RECORDS FOR THIS EXERCISE:
+++

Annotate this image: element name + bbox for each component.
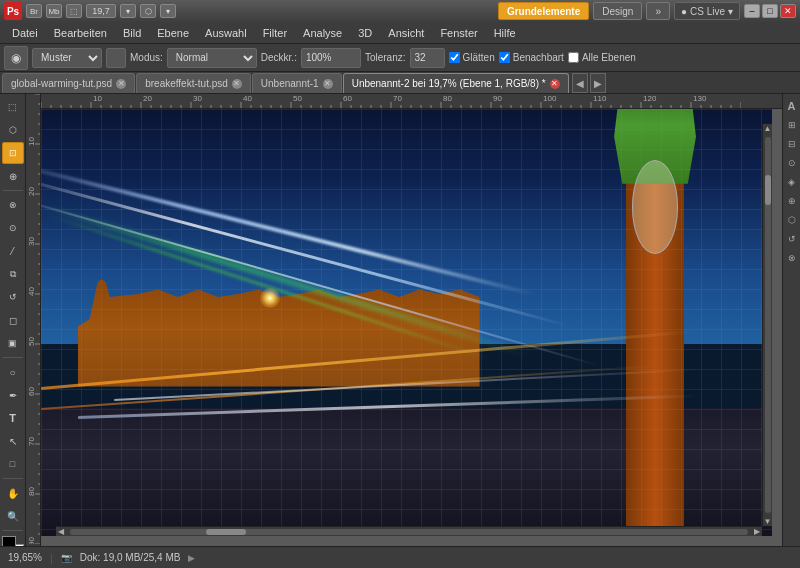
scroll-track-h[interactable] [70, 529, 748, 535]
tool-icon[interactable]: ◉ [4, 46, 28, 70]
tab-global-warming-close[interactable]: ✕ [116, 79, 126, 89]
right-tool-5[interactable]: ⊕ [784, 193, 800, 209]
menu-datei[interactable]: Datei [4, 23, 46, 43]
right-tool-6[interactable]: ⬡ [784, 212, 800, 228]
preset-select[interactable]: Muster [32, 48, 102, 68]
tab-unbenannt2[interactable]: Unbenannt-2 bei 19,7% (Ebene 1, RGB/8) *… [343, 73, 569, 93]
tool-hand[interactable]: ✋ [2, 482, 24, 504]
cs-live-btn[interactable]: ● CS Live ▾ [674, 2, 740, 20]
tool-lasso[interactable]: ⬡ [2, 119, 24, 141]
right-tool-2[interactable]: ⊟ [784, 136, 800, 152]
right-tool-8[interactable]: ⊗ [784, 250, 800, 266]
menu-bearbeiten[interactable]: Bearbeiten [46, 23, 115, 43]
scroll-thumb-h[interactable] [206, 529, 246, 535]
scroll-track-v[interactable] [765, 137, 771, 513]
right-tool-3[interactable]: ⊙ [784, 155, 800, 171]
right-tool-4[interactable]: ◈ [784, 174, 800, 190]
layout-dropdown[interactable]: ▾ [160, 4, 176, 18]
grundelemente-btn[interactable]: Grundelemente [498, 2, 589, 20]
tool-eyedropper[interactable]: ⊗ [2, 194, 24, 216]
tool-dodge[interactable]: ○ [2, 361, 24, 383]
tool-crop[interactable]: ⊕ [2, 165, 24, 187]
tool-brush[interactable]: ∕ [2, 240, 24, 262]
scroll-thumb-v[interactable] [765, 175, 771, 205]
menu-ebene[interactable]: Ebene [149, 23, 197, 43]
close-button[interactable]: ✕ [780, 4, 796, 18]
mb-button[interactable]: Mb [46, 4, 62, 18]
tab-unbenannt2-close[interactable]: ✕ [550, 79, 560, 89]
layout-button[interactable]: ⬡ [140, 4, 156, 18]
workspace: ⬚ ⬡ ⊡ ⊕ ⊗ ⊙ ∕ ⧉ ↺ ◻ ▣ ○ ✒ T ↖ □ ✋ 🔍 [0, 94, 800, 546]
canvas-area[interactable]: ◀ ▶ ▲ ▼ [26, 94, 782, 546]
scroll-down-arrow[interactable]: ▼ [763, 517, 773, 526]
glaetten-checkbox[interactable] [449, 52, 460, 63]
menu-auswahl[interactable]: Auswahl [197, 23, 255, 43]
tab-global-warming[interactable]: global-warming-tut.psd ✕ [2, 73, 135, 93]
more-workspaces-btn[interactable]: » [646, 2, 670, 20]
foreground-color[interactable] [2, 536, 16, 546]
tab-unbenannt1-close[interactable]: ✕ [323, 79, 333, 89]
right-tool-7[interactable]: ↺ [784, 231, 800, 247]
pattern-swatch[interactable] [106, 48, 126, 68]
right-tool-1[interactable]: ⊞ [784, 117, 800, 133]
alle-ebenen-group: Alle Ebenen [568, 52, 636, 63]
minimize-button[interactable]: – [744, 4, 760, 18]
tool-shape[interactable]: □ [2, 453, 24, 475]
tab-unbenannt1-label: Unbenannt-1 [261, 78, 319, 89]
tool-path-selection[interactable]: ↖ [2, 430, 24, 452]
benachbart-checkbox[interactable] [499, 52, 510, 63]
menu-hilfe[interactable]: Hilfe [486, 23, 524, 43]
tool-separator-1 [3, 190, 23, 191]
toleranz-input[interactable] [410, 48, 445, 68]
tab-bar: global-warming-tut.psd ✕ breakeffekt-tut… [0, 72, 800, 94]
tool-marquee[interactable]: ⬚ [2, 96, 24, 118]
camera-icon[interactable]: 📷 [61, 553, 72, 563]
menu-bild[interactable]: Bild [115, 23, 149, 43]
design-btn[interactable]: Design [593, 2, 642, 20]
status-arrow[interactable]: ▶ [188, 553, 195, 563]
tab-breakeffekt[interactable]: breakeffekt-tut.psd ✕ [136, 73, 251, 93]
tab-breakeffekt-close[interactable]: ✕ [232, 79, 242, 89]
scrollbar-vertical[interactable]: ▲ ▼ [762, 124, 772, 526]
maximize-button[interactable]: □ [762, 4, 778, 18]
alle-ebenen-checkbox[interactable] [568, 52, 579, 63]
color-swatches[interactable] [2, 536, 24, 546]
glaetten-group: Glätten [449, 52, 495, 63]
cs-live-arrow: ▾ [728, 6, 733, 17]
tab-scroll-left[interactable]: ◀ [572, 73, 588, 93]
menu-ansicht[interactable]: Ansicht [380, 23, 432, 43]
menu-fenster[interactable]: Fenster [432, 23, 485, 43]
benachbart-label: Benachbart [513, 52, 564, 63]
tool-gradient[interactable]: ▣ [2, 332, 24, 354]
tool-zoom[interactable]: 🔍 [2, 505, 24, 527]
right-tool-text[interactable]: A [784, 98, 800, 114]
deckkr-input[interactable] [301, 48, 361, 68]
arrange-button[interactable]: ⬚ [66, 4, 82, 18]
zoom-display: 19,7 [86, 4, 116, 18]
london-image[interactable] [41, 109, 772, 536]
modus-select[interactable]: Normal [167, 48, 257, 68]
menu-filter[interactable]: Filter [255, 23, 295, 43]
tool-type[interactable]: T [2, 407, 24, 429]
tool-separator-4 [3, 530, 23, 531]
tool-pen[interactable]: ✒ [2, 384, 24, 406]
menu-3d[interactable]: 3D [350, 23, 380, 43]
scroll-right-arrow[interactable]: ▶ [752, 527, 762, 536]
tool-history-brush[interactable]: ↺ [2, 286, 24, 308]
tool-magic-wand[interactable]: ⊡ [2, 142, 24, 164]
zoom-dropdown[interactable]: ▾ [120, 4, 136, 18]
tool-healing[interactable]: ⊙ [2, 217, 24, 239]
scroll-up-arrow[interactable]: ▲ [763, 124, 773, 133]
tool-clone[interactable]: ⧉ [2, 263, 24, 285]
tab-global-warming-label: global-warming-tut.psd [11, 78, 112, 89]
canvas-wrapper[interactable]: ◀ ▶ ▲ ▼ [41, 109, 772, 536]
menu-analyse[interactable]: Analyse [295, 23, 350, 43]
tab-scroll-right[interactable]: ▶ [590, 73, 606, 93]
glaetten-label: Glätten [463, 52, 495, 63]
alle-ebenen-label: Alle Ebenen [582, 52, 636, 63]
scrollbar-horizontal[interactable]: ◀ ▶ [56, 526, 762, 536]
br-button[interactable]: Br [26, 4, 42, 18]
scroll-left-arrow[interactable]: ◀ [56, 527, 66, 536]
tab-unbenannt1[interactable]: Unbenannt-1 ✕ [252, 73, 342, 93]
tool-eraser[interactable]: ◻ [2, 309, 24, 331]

+++

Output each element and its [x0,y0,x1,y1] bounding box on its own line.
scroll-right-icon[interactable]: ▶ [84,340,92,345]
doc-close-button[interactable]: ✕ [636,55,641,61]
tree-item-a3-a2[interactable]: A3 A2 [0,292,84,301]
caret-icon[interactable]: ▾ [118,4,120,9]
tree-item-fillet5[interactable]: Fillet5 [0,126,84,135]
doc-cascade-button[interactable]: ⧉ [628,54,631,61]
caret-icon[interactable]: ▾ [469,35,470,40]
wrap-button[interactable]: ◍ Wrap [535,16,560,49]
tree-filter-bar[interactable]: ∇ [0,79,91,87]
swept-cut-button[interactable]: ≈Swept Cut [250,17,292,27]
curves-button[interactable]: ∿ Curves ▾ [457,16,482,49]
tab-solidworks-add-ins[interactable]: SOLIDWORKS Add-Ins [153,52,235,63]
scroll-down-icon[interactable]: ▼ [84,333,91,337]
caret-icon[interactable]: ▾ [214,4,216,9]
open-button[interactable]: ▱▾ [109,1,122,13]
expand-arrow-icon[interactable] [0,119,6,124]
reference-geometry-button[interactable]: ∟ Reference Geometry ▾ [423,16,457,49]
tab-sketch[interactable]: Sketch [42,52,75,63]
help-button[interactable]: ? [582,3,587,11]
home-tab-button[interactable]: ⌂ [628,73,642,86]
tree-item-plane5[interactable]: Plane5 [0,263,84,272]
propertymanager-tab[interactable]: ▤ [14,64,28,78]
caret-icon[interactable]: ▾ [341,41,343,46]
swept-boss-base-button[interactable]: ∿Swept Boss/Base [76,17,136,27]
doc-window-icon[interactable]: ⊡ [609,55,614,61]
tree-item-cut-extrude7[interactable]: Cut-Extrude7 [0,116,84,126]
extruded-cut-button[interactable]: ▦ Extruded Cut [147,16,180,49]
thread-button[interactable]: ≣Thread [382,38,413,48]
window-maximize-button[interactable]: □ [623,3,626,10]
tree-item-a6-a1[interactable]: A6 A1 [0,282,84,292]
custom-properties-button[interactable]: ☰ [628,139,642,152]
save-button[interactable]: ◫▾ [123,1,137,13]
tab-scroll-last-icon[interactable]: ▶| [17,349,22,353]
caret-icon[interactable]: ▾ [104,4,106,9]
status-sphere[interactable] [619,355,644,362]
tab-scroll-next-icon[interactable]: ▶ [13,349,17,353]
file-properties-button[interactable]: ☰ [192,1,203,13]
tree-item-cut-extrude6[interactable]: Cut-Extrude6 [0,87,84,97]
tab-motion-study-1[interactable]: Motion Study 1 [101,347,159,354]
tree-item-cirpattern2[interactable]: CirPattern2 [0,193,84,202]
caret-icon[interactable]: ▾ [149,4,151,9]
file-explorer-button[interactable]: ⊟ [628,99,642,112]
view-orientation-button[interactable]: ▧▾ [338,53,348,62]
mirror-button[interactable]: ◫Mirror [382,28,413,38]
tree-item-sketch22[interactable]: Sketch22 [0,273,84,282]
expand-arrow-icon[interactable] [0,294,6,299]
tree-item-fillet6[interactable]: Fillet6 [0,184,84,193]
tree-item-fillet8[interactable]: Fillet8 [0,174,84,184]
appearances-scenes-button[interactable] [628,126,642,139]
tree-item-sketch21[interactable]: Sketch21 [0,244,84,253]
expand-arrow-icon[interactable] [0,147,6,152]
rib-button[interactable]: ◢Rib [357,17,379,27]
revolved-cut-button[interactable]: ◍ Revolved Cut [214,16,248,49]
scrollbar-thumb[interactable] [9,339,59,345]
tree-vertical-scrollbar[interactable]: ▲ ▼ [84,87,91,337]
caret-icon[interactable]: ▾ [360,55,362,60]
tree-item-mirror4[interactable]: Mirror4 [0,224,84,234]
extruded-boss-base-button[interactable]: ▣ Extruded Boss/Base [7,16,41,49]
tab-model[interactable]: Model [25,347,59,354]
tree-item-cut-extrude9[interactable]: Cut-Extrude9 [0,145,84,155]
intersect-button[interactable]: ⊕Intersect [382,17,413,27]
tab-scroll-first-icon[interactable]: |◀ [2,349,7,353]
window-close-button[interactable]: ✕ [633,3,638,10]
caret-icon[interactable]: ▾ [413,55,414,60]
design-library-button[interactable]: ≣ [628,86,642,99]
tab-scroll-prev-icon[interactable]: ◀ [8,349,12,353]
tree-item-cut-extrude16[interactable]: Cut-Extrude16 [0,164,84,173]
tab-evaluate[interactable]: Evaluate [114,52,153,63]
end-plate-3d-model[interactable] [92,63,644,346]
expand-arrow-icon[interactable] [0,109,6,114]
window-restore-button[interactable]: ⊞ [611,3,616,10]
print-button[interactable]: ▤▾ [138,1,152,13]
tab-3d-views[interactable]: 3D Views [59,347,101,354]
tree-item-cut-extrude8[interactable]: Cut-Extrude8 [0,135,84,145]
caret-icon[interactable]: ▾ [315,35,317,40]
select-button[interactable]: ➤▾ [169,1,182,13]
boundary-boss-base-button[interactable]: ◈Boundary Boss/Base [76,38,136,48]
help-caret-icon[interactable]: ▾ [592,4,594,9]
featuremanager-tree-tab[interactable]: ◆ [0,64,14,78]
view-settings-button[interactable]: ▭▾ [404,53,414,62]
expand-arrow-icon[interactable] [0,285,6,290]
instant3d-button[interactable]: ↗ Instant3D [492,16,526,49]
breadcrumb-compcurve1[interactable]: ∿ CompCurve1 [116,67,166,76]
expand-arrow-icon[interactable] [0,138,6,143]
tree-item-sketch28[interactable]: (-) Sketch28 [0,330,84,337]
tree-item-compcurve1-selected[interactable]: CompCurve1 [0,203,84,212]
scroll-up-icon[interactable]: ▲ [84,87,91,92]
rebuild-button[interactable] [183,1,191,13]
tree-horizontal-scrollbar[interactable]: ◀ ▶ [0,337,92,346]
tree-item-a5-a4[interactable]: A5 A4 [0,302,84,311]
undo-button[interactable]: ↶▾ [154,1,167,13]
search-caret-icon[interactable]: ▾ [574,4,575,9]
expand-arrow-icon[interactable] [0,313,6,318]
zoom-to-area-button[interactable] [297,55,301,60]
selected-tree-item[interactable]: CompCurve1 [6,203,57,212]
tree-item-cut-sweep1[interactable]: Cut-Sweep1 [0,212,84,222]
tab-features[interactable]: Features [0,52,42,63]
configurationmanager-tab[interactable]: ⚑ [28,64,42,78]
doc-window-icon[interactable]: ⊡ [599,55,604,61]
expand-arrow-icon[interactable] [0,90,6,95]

+++

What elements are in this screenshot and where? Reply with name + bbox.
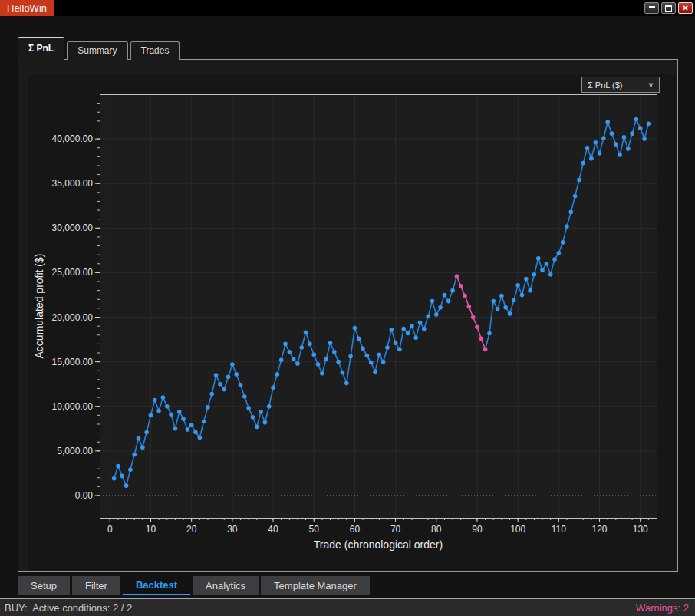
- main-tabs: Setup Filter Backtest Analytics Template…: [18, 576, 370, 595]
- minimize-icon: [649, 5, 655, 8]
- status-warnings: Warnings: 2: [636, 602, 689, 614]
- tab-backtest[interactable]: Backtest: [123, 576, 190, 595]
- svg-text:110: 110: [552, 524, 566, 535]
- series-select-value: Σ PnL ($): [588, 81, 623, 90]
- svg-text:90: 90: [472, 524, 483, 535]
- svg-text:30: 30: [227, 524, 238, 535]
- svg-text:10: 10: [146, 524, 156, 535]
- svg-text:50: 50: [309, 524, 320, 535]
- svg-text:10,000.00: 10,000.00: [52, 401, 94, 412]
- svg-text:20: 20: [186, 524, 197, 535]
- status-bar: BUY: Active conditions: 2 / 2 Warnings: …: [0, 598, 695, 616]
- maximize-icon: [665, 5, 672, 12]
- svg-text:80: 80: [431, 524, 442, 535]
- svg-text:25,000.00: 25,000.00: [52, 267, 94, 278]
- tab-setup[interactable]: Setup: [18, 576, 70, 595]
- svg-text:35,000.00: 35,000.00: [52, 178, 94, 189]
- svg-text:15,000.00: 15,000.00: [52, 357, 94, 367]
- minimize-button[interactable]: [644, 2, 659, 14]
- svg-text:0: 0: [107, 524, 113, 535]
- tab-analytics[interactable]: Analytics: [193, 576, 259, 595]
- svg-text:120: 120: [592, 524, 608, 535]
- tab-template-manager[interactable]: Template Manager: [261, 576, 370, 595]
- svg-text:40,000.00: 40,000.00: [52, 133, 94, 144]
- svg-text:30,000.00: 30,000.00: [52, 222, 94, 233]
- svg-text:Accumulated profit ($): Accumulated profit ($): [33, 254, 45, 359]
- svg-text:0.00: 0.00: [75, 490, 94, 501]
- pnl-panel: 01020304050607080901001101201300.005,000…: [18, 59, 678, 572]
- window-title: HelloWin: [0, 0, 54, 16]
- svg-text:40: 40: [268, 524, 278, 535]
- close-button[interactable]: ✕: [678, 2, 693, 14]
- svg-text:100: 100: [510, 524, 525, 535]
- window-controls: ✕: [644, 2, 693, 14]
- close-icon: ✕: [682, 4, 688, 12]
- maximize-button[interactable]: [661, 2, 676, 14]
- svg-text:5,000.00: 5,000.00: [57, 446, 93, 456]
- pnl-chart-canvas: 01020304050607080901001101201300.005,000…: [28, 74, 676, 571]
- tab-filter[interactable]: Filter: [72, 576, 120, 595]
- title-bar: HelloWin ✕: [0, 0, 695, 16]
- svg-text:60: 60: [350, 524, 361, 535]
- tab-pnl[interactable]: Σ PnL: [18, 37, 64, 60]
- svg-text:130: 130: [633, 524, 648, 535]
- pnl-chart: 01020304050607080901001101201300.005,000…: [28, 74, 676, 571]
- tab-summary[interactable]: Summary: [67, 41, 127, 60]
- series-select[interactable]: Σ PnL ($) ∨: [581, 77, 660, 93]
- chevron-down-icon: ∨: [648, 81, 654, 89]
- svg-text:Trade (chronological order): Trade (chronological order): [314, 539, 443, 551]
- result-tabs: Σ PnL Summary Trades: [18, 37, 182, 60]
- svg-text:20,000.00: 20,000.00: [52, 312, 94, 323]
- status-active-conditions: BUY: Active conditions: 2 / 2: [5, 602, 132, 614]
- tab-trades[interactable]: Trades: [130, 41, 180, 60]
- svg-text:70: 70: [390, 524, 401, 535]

+++

WHAT NEEDS TO BE DONE: Return a copy of each line in the records above that has "track" in it.

RESPONSE TO THE TASK:
scroll-track-h[interactable] [70, 529, 748, 535]
scroll-track-v[interactable] [765, 137, 771, 513]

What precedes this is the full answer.